INPUT FOR THIS TASK –
○ ○ ○ ○ ○ ○ ○

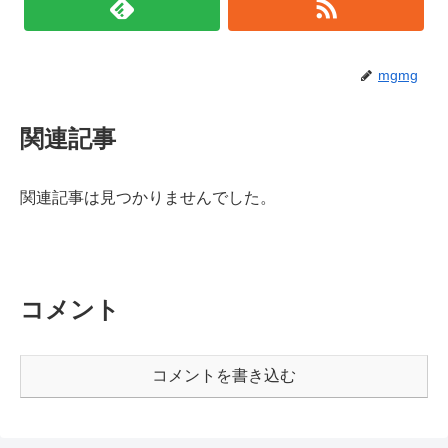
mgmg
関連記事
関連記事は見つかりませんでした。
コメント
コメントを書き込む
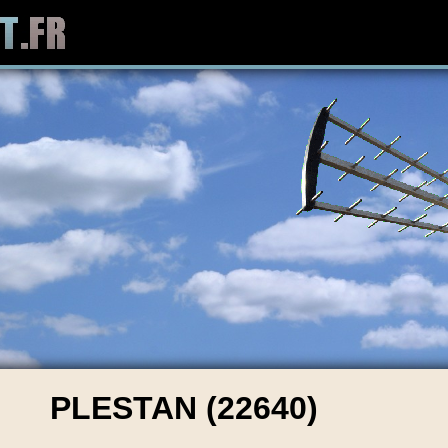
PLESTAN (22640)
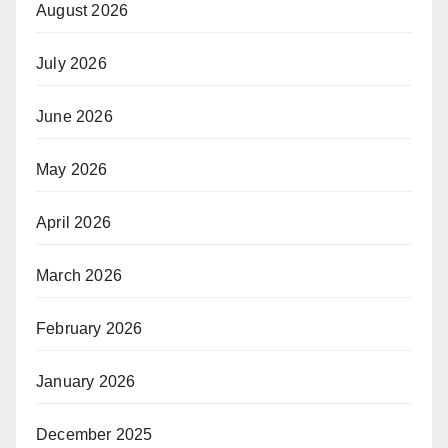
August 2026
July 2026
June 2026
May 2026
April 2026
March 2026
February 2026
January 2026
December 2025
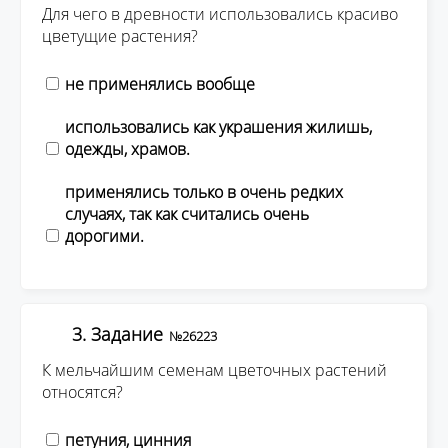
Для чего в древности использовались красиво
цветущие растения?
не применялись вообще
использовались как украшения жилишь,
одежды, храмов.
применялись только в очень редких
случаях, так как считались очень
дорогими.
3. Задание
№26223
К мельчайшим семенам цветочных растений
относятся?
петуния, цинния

○ ○ ○ ○ ○ ○ ○

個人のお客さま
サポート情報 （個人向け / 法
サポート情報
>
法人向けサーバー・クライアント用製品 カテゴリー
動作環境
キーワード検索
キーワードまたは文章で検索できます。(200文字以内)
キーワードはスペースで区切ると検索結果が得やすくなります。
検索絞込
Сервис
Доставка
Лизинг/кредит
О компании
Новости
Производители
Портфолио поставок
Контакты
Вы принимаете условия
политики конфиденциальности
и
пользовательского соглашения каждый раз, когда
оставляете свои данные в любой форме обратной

○ ○ ○ ○ ○ ○ ○

YOUR OBJECTIVE – The lines above, starting at the one with "случаях, так как считались очень" and ending at the one with "петуния, цинния", are the only ones to return, exactly as written.

TASK ANSWER –
случаях, так как считались очень
дорогими.
3. Задание
№26223
К мельчайшим семенам цветочных растений
относятся?
петуния, цинния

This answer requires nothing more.